I placed 2 jack stands under neath the sub assy. and kept the floor jack on the car for extra support.
The best way to perform the replacement is to remove the complete Trailing Arm itself. Before you do this. Remove the Brake assembly by simply unbolting it from the T.A. and also remove the E-Brake.
To remove the e-brake you will need to remove the U shaped clip that is just held in place by a bracket and the cable itself. Just slide it of with a pair pliers. Finally remove the small pin and wire lock. pull the cable off completely from the Trailing Arm and also remove 2 bolts 1 that is on the arm itself and 1 that is on the car body.
NOTE: Make a mental note of how the Rear Trailing Arm bushing is mounted. the Pin that held in place inside the bushing has unequal arm lengths. The longer portion should be on the inside of the body and the shorter on the outside or closest to you.
Now using the image below, remove only the bolts that are colored in GREEN. They are the Upper Arm bolt, Lower Arm Bolt, the 2 RTA Bushing Bolts, and the 1 at the end of the Trailing Arm, a total of 5. The Circled bolt colored in BLUE is the compensator arm adjusting bolt.
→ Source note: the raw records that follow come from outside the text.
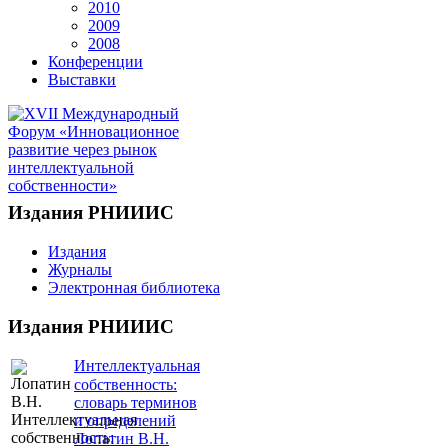
2010
2009
2008
Конференции
Выставки
Издания РНИИИС
Издания
Журналы
Электронная библиотека
Издания РНИИИС
Интеллектуальная
собственность:
словарь терминов
и определений
Лопатин В.Н.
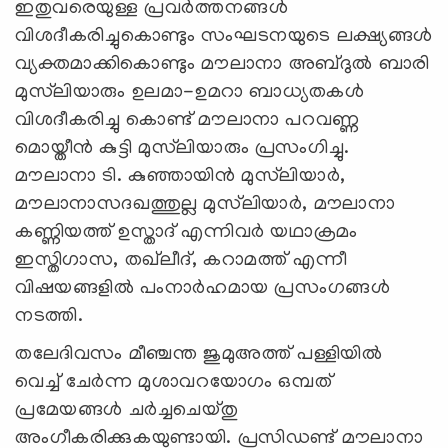
ഇതുവരെയുള്ള പ്രവര്‍ത്തനങ്ങള്‍
വിശദീകരിച്ചുകൊണ്ടും സംഘടനയുടെ ലക്ഷ്യങ്ങള്‍
വ്യക്തമാക്കികൊണ്ടും മൗലാനാ അബ്ദുല്‍ ബാരി
മുസ്‌ലിയാരും ഉലമാ-ഉമറാ ബാധ്യതകള്‍
വിശദീകരിച്ചു കൊണ്ട് മൗലാനാ പറവണ്ണ
മൊയ്തീന്‍ കുട്ടി മുസ്‌ലിയാരും പ്രസംഗിച്ചു.
മൗലാനാ ടി. കുഞ്ഞായിന്‍ മുസ്‌ലിയാര്‍,
മൗലാനാസദഖത്തുല്ല മുസ്‌ലിയാര്‍, മൗലാനാ
കണ്ണിയത്ത് ഉസ്താദ് എന്നിവര്‍ യഥാക്രമം
ഇസ്തിഗാസ, തഖ്‌ലീദ്, കറാമത്ത് എന്നീ
വിഷയങ്ങളില്‍ പംനാര്‍ഹമായ പ്രസംഗങ്ങള്‍
നടത്തി.
തലേദിവസം മീഞ്ചന്ത ജുമുഅത്ത് പള്ളിയില്‍
വെച്ച് ചേര്‍ന്ന മുശാവറയോഗം ഒമ്പത്
പ്രമേയങ്ങള്‍ ചര്‍ച്ചചെയ്തു
അംഗീകരിക്കുകയുണ്ടായി. പ്രസിഡണ്ട് മൗലാനാ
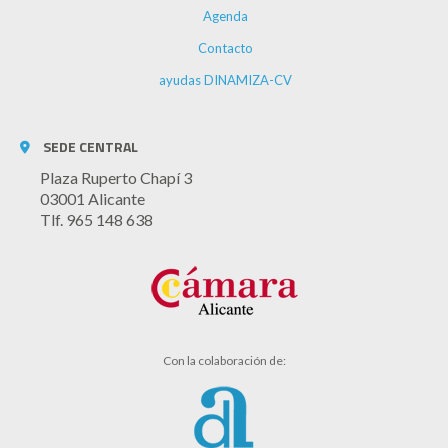
Agenda
Contacto
ayudas DINAMIZA-CV
SEDE CENTRAL
Plaza Ruperto Chapí 3
03001 Alicante
Tlf. 965 148 638
Con la colaboración de:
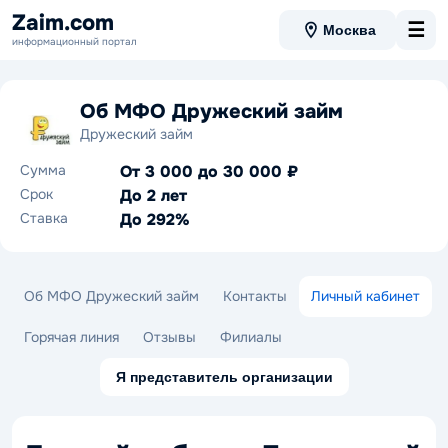
Zaim.com
☰
Москва
информационный портал
Об МФО Дружеский займ
Дружеский займ
Сумма
От 3 000 до 30 000 ₽
Срок
До 2 лет
Ставка
До 292%
Об МФО Дружеский займ
Контакты
Личный кабинет
Горячая линия
Отзывы
Филиалы
Я представитель организации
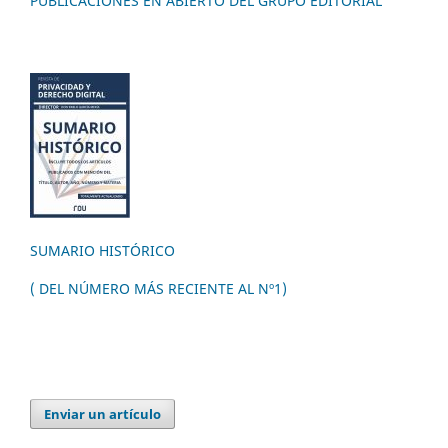
PUBLICACIONES EN ABIERTO DEL GRUPO EDITORIAL
SUMARIO HISTÓRICO
( DEL NÚMERO MÁS RECIENTE AL Nº1)
Enviar un artículo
This bolt doesn’t need to be removed or loosened. If you do remove it, dire consequences will take place and your job is screwed. JUST DON’T DO IT.
REMOVE THE BOLTS IN THIS PATTERN AND REVERSE THE PATTERN WHEN YOU PUT THE TRAILING ARM BACK ON.
- Lower Arm Bolt, remove from the SubFrame. Just loosen the bolt that is holding the lower arm in place. Size 14mm.
- Rear Trailing Arm Bushing Bolts. Size 19mm
- Compensator Bolt (remember only to remove the bolt that is directly on the Trailing Arm itself). Size 12mm
- Finally the Upper Arm Bolt. Size 14mm.
Now that you have the entire Trailing Arm removed. Let the fun begin. Take your propane torch and light it up…the old bushing that is. This will take about 30-40 min to completely remove all of the rubber from the bushing cylinder. Be sure to also remove all of the rubber from the steel pin, this will be reused. The 2 curved metal pieces can be tossed.
Unfortunately I didn’t take any pics of the actual insertion of the bushings themselves.
Once you’ve smoothed out all of the rubber from the pin and bushing cylinder you’ll end up with a smooth as a babies butt surface. So now let’s get those bushings on. OK so now you’ll need to grab the bolt, nut and all the tools as I indicated on the first pic. To load the bushing you’ll need to prep the RTA first with ES lube, use the whole tube. Next place the bushing on the outside of the RTA (rotor side), place 2 of the “aftermarket” washers on top then the fender washer and finally the screw. Slide the other 4 items from the bottom and start cranking until you see the bushing begin to slide itself in. It will go in at an angle. Now slow down the cranking once you get about ¾ of it into the cylinder. Here’s the critical part and I’ll explain more on this on the next photo. Pretend you are installing a tire onto your bicycle rim; only things are opposite each other. The rim is the bushing and tire is the Cylinder. Take the 2 screwdrivers and with the flat-side place them in between the cylinder and bushing, space them equally apart. Next flip the screwdrivers up at the same time, also while hold the bushing (otherwise get a friend to help) you’ll notice that the remainder of the bushing will begin to tuck into the cylinder. Once you get everything in simply apply some pressure with your hand on top of the bushing, remove the screw drivers and it should slide all the way through the other end.
Here’s an idea of you you will set up the install. Since I already have my RTA installed you will have to imagine that the long screw and its 3 base washers on one side of the RTA while the Bushing is resting on top of the other side, along with its three washers in place and the nut.
This is how it looks once its installed.
Now that you have the bushings installed put everything back together.
This is how it should look once installed back on the car.